(Dataset items)
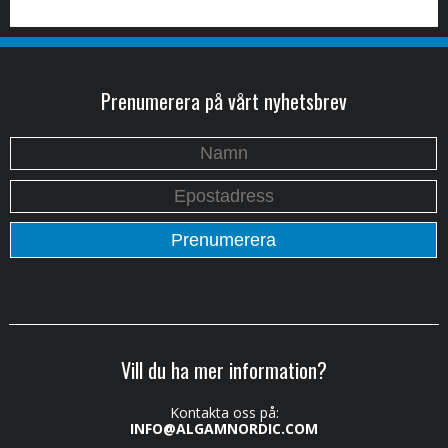
Prenumerera på vårt nyhetsbrev
Vill du ha mer information?
Kontakta oss på:
INFO@ALGAMNORDIC.COM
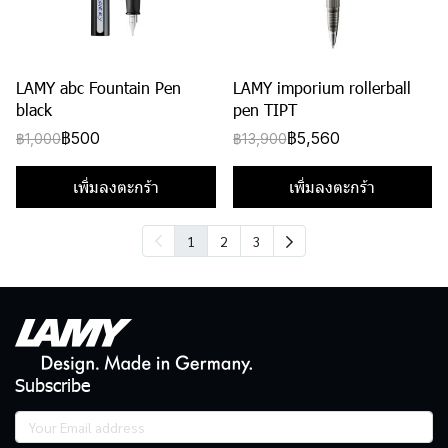
LAMY abc Fountain Pen
LAMY imporium rollerball
black
pen TIPT
฿500
฿5,560
฿1,000
฿13,900
เพิ่มลงตะกร้า
เพิ่มลงตะกร้า
1
2
3
Subscribe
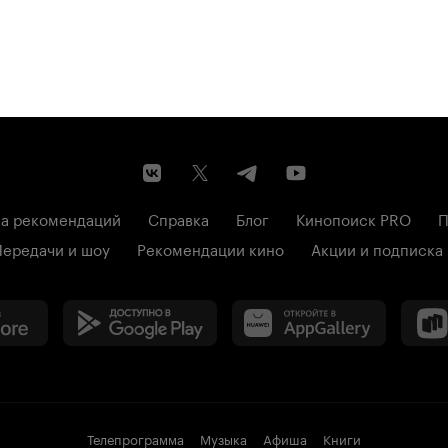
а рекомендаций
Справка
Блог
Кинопоиск PRO
П
Передачи и шоу
Рекомендации кино
Акции и подписка
Телепрограмма
Музыка
Афиша
Книги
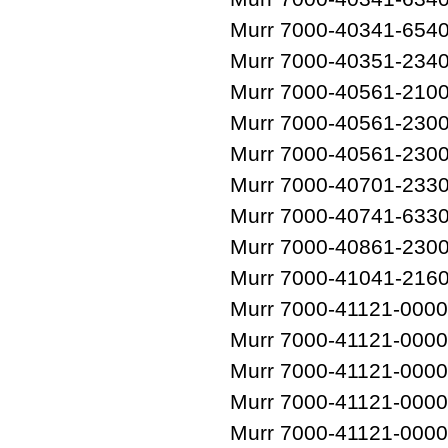
Murr 7000-40341-654
Murr 7000-40351-234
Murr 7000-40561-210
Murr 7000-40561-230
Murr 7000-40561-230
Murr 7000-40701-233
Murr 7000-40741-633
Murr 7000-40861-230
Murr 7000-41041-216
Murr 7000-41121-000
Murr 7000-41121-000
Murr 7000-41121-000
Murr 7000-41121-000
Murr 7000-41121-000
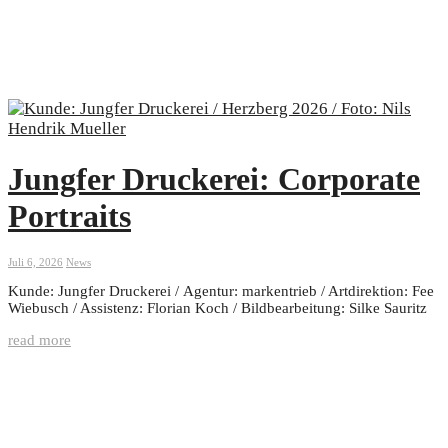
Jungfer Druckerei: Corporate
Portraits
Juli 6, 2026
News
Kunde: Jungfer Druckerei / Agentur: markentrieb / Artdirektion: Fee
Wiebusch / Assistenz: Florian Koch / Bildbearbeitung: Silke Sauritz
read more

### TASK BRIEF
Restate word for word only the lines that run from the line holding "Murr 7000-40861-230" to the end of the data, both ends kept, leaving every picture out.

### WRITTEN SOLUTION
Murr 7000-40861-230
Murr 7000-41041-216
Murr 7000-41121-000
Murr 7000-41121-000
Murr 7000-41121-000
Murr 7000-41121-000
Murr 7000-41121-000
Jungfer Druckerei: Corporate
Portraits
Juli 6, 2026
News
Kunde: Jungfer Druckerei / Agentur: markentrieb / Artdirektion: Fee
Wiebusch / Assistenz: Florian Koch / Bildbearbeitung: Silke Sauritz
read more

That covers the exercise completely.